TASK REQUIREMENTS
The lines to reproduce from the material below are those from the one containing "ZIP code (162, 821)" through the one containing "El Corte Inglés Málaga (671, 676)", both included; write them out exactly and add nothing.

Content starts

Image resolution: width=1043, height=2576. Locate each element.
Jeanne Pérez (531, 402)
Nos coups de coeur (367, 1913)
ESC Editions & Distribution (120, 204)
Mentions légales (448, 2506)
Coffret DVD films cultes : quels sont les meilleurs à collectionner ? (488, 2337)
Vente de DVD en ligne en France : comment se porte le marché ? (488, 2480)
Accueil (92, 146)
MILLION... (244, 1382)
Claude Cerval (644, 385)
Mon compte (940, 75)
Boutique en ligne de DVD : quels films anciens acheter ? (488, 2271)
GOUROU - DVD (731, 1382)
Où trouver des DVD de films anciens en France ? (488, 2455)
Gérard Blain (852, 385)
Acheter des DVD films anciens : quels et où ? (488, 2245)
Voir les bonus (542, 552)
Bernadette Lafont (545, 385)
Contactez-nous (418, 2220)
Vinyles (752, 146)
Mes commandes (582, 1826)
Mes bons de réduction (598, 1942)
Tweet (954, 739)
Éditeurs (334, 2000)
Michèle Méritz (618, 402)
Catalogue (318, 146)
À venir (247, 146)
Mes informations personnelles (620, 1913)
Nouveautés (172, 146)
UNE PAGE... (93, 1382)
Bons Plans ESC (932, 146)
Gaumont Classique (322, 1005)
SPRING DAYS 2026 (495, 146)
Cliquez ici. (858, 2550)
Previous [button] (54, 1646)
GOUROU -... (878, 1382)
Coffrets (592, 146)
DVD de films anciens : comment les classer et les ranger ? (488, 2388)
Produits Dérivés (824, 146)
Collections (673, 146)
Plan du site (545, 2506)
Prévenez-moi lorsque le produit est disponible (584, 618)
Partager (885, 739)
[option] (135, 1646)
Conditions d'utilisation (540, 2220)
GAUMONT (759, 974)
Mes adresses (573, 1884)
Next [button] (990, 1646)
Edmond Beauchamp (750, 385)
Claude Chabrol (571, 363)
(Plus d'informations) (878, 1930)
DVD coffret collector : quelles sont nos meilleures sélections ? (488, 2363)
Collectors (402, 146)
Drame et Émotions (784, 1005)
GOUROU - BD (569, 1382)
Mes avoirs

Content ends
Content starts

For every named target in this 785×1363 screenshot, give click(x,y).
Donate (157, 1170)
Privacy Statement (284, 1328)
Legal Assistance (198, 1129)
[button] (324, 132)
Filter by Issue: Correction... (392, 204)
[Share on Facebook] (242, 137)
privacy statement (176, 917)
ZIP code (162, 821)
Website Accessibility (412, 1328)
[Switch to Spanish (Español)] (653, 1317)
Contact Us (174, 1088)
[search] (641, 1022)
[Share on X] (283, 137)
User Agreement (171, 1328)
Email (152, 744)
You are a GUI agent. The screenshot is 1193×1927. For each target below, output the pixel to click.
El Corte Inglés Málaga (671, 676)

Content ends

SOLUTION FOR THIS EXERCISE
ZIP code (162, 821)
Website Accessibility (412, 1328)
[Switch to Spanish (Español)] (653, 1317)
Contact Us (174, 1088)
[search] (641, 1022)
[Share on X] (283, 137)
User Agreement (171, 1328)
Email (152, 744)
You are a GUI agent. The screenshot is 1193×1927. For each target below, output the pixel to click.
El Corte Inglés Málaga (671, 676)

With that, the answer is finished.